→ **REQUIRED ACTION**: Each record below is to be copied exactly; the pictures are to be omitted.

[EXTRACTED ENTRIES Boundary: Start]

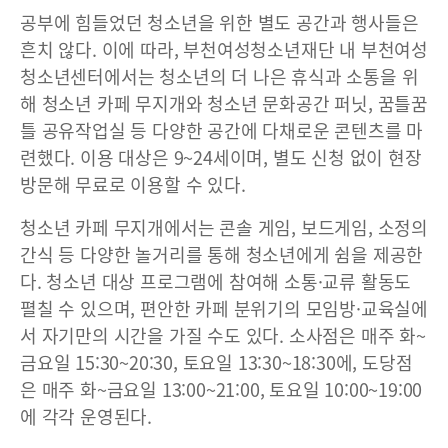
공부에 힘들었던 청소년을 위한 별도 공간과 행사들은
흔치 않다. 이에 따라, 부천여성청소년재단 내 부천여성
청소년센터에서는 청소년의 더 나은 휴식과 소통을 위
해 청소년 카페 무지개와 청소년 문화공간 퍼닛, 꿈틀꿈
틀 공유작업실 등 다양한 공간에 다채로운 콘텐츠를 마
련했다. 이용 대상은 9~24세이며, 별도 신청 없이 현장
방문해 무료로 이용할 수 있다.
청소년 카페 무지개에서는 콘솔 게임, 보드게임, 소정의
간식 등 다양한 놀거리를 통해 청소년에게 쉼을 제공한
다. 청소년 대상 프로그램에 참여해 소통·교류 활동도
펼칠 수 있으며, 편안한 카페 분위기의 모임방·교육실에
서 자기만의 시간을 가질 수도 있다. 소사점은 매주 화~
금요일 15:30~20:30, 토요일 13:30~18:30에, 도당점
은 매주 화~금요일 13:00~21:00, 토요일 10:00~19:00
에 각각 운영된다.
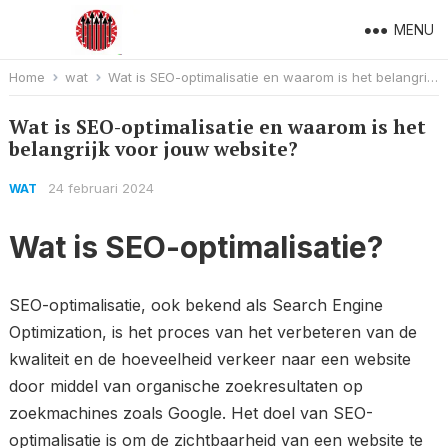
MENU
Home
wat
Wat is SEO-optimalisatie en waarom is het belangrijk voor jouw website?
Wat is SEO-optimalisatie en waarom is het
belangrijk voor jouw website?
24 februari 2024
WAT
Wat is SEO-optimalisatie?
SEO-optimalisatie, ook bekend als Search Engine
Optimization, is het proces van het verbeteren van de
kwaliteit en de hoeveelheid verkeer naar een website
door middel van organische zoekresultaten op
zoekmachines zoals Google. Het doel van SEO-
optimalisatie is om de zichtbaarheid van een website te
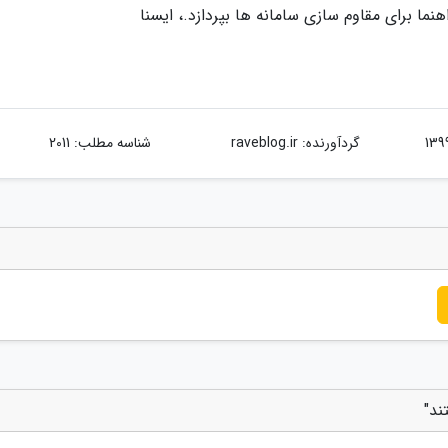
ما برای مقاوم سازی سامانه ها بپردازد.، ایسنا
گردآورنده:
raveblog.ir
شناسه مطلب: 2011
ند"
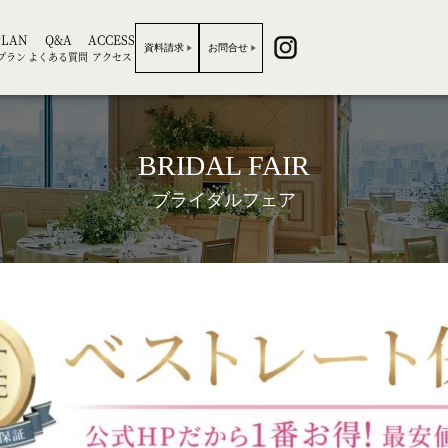
PLAN
Q&A
ACCESS
資料請求
お問合せ
プラン
よくある質問
アクセス
BRIDAL FAIR
ブライダルフェア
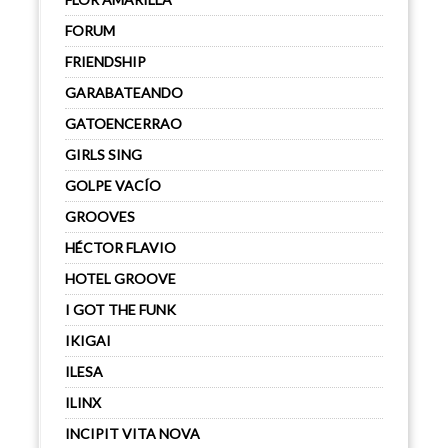
FORUM
FRIENDSHIP
GARABATEANDO
GATOENCERRAO
GIRLS SING
GOLPE VACÍO
GROOVES
HÉCTOR FLAVIO
HOTEL GROOVE
I GOT THE FUNK
IKIGAI
ILESA
ILINX
INCIPIT VITA NOVA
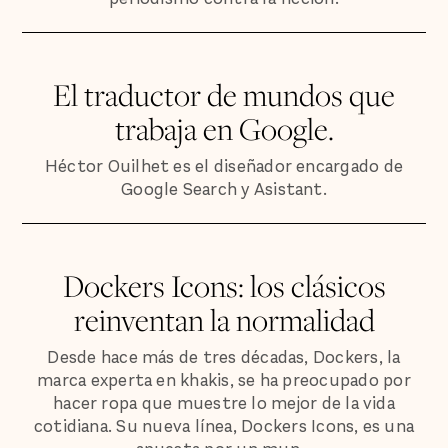
El traductor de mundos que
trabaja en Google.
Héctor Ouilhet es el diseñador encargado de
Google Search y Asistant.
Dockers Icons: los clásicos
reinventan la normalidad
Desde hace más de tres décadas, Dockers, la
marca experta en khakis, se ha preocupado por
hacer ropa que muestre lo mejor de la vida
cotidiana. Su nueva línea, Dockers Icons, es una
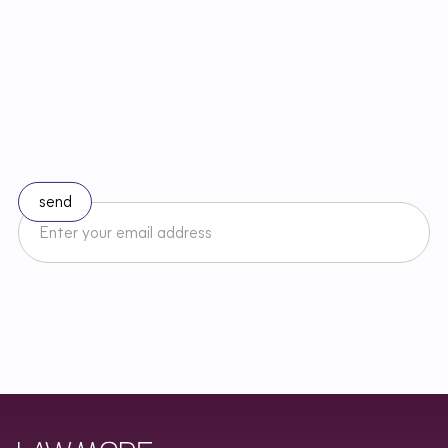
S
t
a
y
u
p
t
o
d
a
t
e
w
i
t
h
c
h
a
n
g
e
s
i
n
l
a
w
Subscribe to our newsletter
I accept the Newsletter Terms and Conditions and have read
Regulamin
Newslettera oraz zapoznałem/am się z
Privacy Policy
.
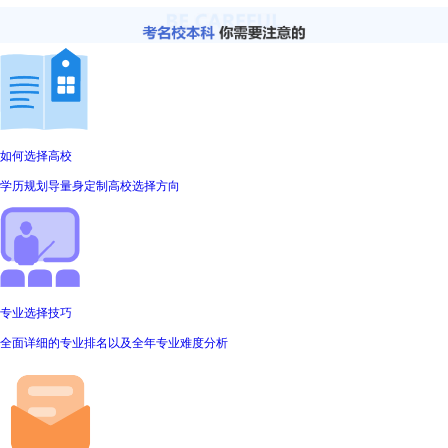
如何选择高校
学历规划导量身定制高校选择方向
专业选择技巧
全面详细的专业排名以及全年专业难度分析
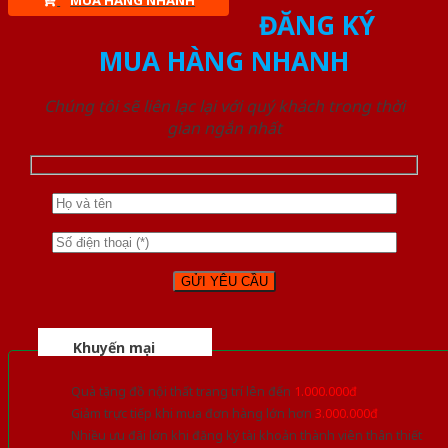
MUA HÀNG NHANH
ĐĂNG KÝ
MUA HÀNG NHANH
Chúng tôi sẽ liên lạc lại với quý khách trong thời
gian ngắn nhất
Khuyến mại
Quà tặng đồ nội thất trang trí lên đến
1.000.000đ
Giảm trực tiếp khi mua đơn hàng lớn hơn
3.000.000đ
Nhiều ưu đãi lớn khi đăng ký tài khoản thành viên thân thiết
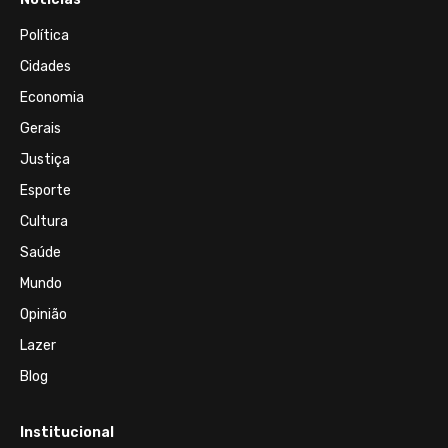
Política
Cidades
Economia
Gerais
Justiça
Esporte
Cultura
Saúde
Mundo
Opinião
Lazer
Blog
Institucional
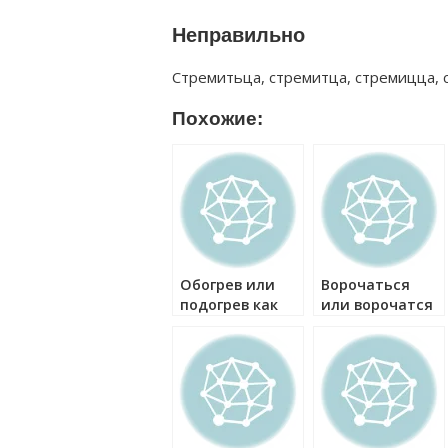
Неправильно
Стремитьца, стремитца, стремицца, с
Похожие:
Обогрев или
Ворочаться
подогрев как
или ворочатся
правильно?
как правильно?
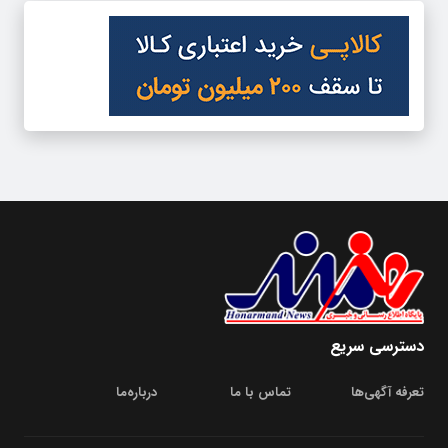
دسترسی سریع
تعرفه آگهی‌ها
تماس با ما
درباره‌‌ما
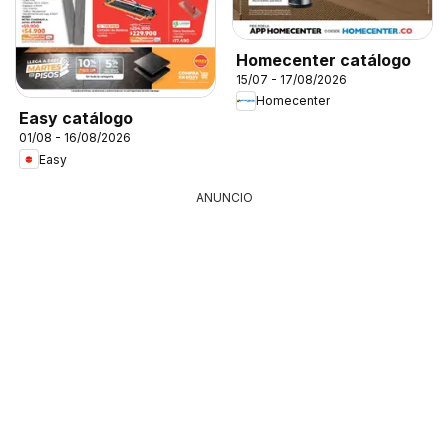
Homecenter catálogo
15/07 - 17/08/2026
Homecenter
Easy catálogo
01/08 - 16/08/2026
Easy
ANUNCIO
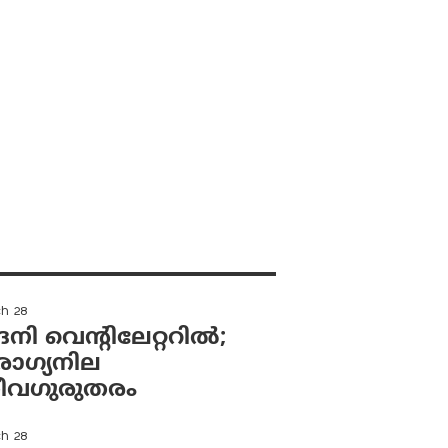
ch 28
ി വെന്റിലേറ്ററിൽ;
ഗ്യനില
വഗുരുതരം
ch 28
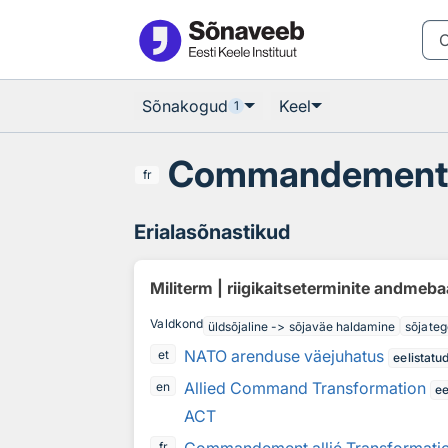
Otsingu juurde
Põhisisu juurde
Sõnakogud
Keel
1
Commandement a
fr
Erialasõnastikud
Militerm | riigikaitseterminite andmeb
Valdkond
üldsõjaline -> sõjaväe haldamine
sõjateg
NATO arenduse väejuhatus
et
eelistatu
Allied Command Transformation
en
ee
ACT
fr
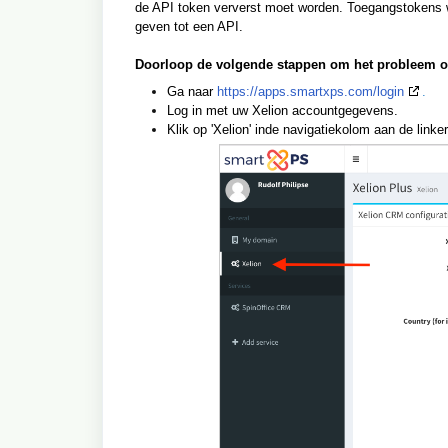
de API token ververst moet worden. Toegangstokens wo
geven tot een API.
Doorloop de volgende stappen om het probleem op
Ga naar
https://apps.smartxps.com/login
.
Log in met uw Xelion accountgegevens.
Klik op 'Xelion' inde navigatiekolom aan de linke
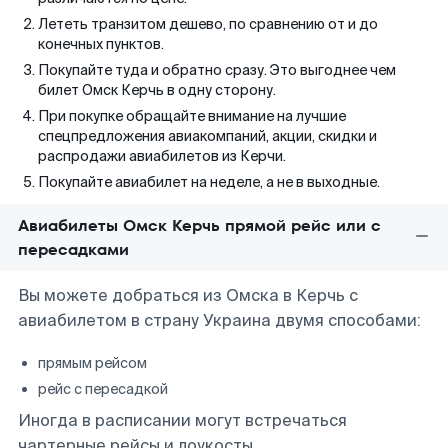
Лететь транзитом дешево, по сравнению от и до
конечных пунктов.
Покупайте туда и обратно сразу. Это выгоднее чем
билет Омск Керчь в одну сторону.
При покупке обращайте внимание на лучшие
спецпредложения авиакомпаний, акции, скидки и
распродажи авиабилетов из Керчи.
Покупайте авиабилет на неделе, а не в выходные.
Авиабилеты Омск Керчь прямой рейс или с
пересадками
Вы можете добраться из Омска в Керчь с
авиабилетом в страну Украина двумя способами:
прямым рейсом
рейс с пересадкой
Иногда в расписании могут встречаться
чартерные рейсы и лоукосты.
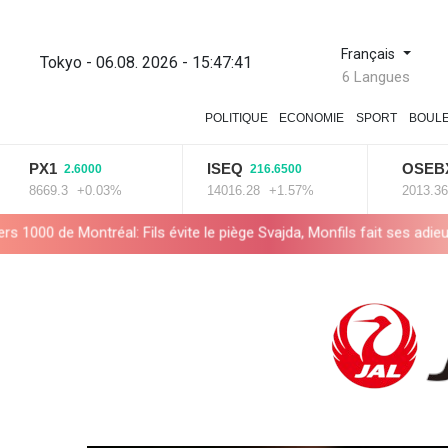
Français
Tokyo - 06.08. 2026 - 15:47:42
6 Langues
POLITIQUE
ECONOMIE
SPORT
BOUL
ISEQ
OSEBX
2.6000
216.6500
-5.6500
3
+0.03%
14016.28
+1.57%
2013.36
-0.28%
le piège Svajda, Monfils fait ses adieux
Corse: le FLNC rejette le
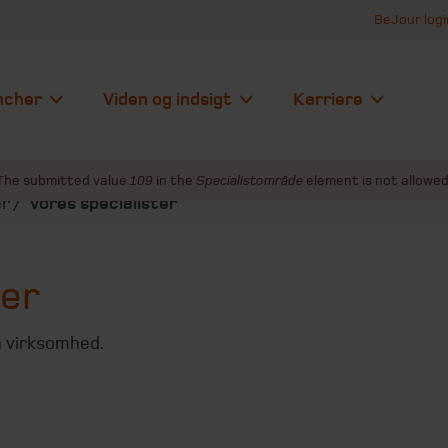
BeJour logi
ncher
Viden og indsigt
Karriere
The submitted value
109
in the
Specialistområde
element is not allowed
er
Vores specialister
ter
in virksomhed.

[EXTRACTED ENTRIES Boundary: End]

→ **SOLUTION TO THIS PROBLEM**:
공부에 힘들었던 청소년을 위한 별도 공간과 행사들은
흔치 않다. 이에 따라, 부천여성청소년재단 내 부천여성
청소년센터에서는 청소년의 더 나은 휴식과 소통을 위
해 청소년 카페 무지개와 청소년 문화공간 퍼닛, 꿈틀꿈
틀 공유작업실 등 다양한 공간에 다채로운 콘텐츠를 마
련했다. 이용 대상은 9~24세이며, 별도 신청 없이 현장
방문해 무료로 이용할 수 있다.
청소년 카페 무지개에서는 콘솔 게임, 보드게임, 소정의
간식 등 다양한 놀거리를 통해 청소년에게 쉼을 제공한
다. 청소년 대상 프로그램에 참여해 소통·교류 활동도
펼칠 수 있으며, 편안한 카페 분위기의 모임방·교육실에
서 자기만의 시간을 가질 수도 있다. 소사점은 매주 화~
금요일 15:30~20:30, 토요일 13:30~18:30에, 도당점
은 매주 화~금요일 13:00~21:00, 토요일 10:00~19:00
에 각각 운영된다.
MENU
Home
wat
Wat is SEO-optimalisatie en waarom is het belangrijk voor jouw website?
Wat is SEO-optimalisatie en waarom is het
belangrijk voor jouw website?
24 februari 2024
WAT
Wat is SEO-optimalisatie?
SEO-optimalisatie, ook bekend als Search Engine
Optimization, is het proces van het verbeteren van de
kwaliteit en de hoeveelheid verkeer naar een website
door middel van organische zoekresultaten op
zoekmachines zoals Google. Het doel van SEO-
optimalisatie is om de zichtbaarheid van een website te
ما برای مقاوم سازی سامانه ها بپردازد.، ایسنا
گردآورنده:
raveblog.ir
شناسه مطلب: 2011
ند"
PLAN
Q&A
ACCESS
資料請求
お問合せ
プラン
よくある質問
アクセス
BRIDAL FAIR
ブライダルフェア
FORUM
FRIENDSHIP
GARABATEANDO
GATOENCERRAO
GIRLS SING
GOLPE VACÍO
GROOVES
HÉCTOR FLAVIO
HOTEL GROOVE
I GOT THE FUNK
IKIGAI
ILESA
ILINX
INCIPIT VITA NOVA
El traductor de mundos que
trabaja en Google.
Héctor Ouilhet es el diseñador encargado de
Google Search y Asistant.
Dockers Icons: los clásicos
reinventan la normalidad
Desde hace más de tres décadas, Dockers, la
marca experta en khakis, se ha preocupado por
hacer ropa que muestre lo mejor de la vida
cotidiana. Su nueva línea, Dockers Icons, es una
S
t
a
y
u
p
t
o
d
a
t
e
w
i
t
h
c
h
a
n
g
e
s
i
n
l
a
w
Subscribe to our newsletter
I accept the Newsletter Terms and Conditions and have read
Regulamin
Newslettera oraz zapoznałem/am się z
Privacy Policy
.
如何选择高校
学历规划导量身定制高校选择方向
专业选择技巧
全面详细的专业排名以及全年专业难度分析
MUA HÀNG NHANH
ĐĂNG KÝ
MUA HÀNG NHANH
Chúng tôi sẽ liên lạc lại với quý khách trong thời
gian ngắn nhất
Khuyến mại
Quà tặng đồ nội thất trang trí lên đến
1.000.000đ
Giảm trực tiếp khi mua đơn hàng lớn hơn
3.000.000đ
Nhiều ưu đãi lớn khi đăng ký tài khoản thành viên thân thiết
Política
Cidades
Economia
Gerais
Justiça
Esporte
Cultura
Saúde
Mundo
Opinião
Lazer
Blog
Institucional
Неправильно
Стремитьца, стремитца, стремицца, с
Похожие:
Обогрев или
Ворочаться
подогрев как
или ворочатся
правильно?
как правильно?
دسترسی سریع
تعرفه آگهی‌ها
تماس با ما
درباره‌‌ما
Homecenter catálogo
15/07 - 17/08/2026
Homecenter
Easy catálogo
01/08 - 16/08/2026
Easy
ANUNCIO
ch 28
ി വെന്റിലേറ്ററിൽ;
ഗ്യനില
വഗുരുതരം
ch 28
Otsingu juurde
Põhisisu juurde
Sõnakogud
Keel
1
Commandement a
fr
Erialasõnastikud
Militerm | riigikaitseterminite andmeb
Valdkond
üldsõjaline -> sõjaväe haldamine
sõjateg
NATO arenduse väejuhatus
et
eelistatu
Allied Command Transformation
en
ee
ACT
fr
de API token ververst moet worden. Toegangstokens wo
geven tot een API.
Doorloop de volgende stappen om het probleem op
Ga naar
https://apps.smartxps.com/login
.
Log in met uw Xelion accountgegevens.
Klik op 'Xelion' inde navigatiekolom aan de linke
Лететь транзитом дешево, по сравнению от и до
конечных пунктов.
Покупайте туда и обратно сразу. Это выгоднее чем
билет Омск Керчь в одну сторону.
При покупке обращайте внимание на лучшие
спецпредложения авиакомпаний, акции, скидки и
распродажи авиабилетов из Керчи.
Покупайте авиабилет на неделе, а не в выходные.
Авиабилеты Омск Керчь прямой рейс или с
пересадками
Вы можете добраться из Омска в Керчь с
авиабилетом в страну Украина двумя способами:
прямым рейсом
рейс с пересадкой
Иногда в расписании могут встречаться
чартерные рейсы и лоукосты.
Français
Tokyo - 06.08. 2026 - 15:47:42
6 Langues
POLITIQUE
ECONOMIE
SPORT
BOUL
ISEQ
OSEBX
2.6000
216.6500
-5.6500
3
+0.03%
14016.28
+1.57%
2013.36
-0.28%
le piège Svajda, Monfils fait ses adieux
Corse: le FLNC rejette le
BeJour logi
ncher
Viden og indsigt
Karriere
The submitted value
109
in the
Specialistområde
element is not allowed
er
Vores specialister
ter
in virksomhed.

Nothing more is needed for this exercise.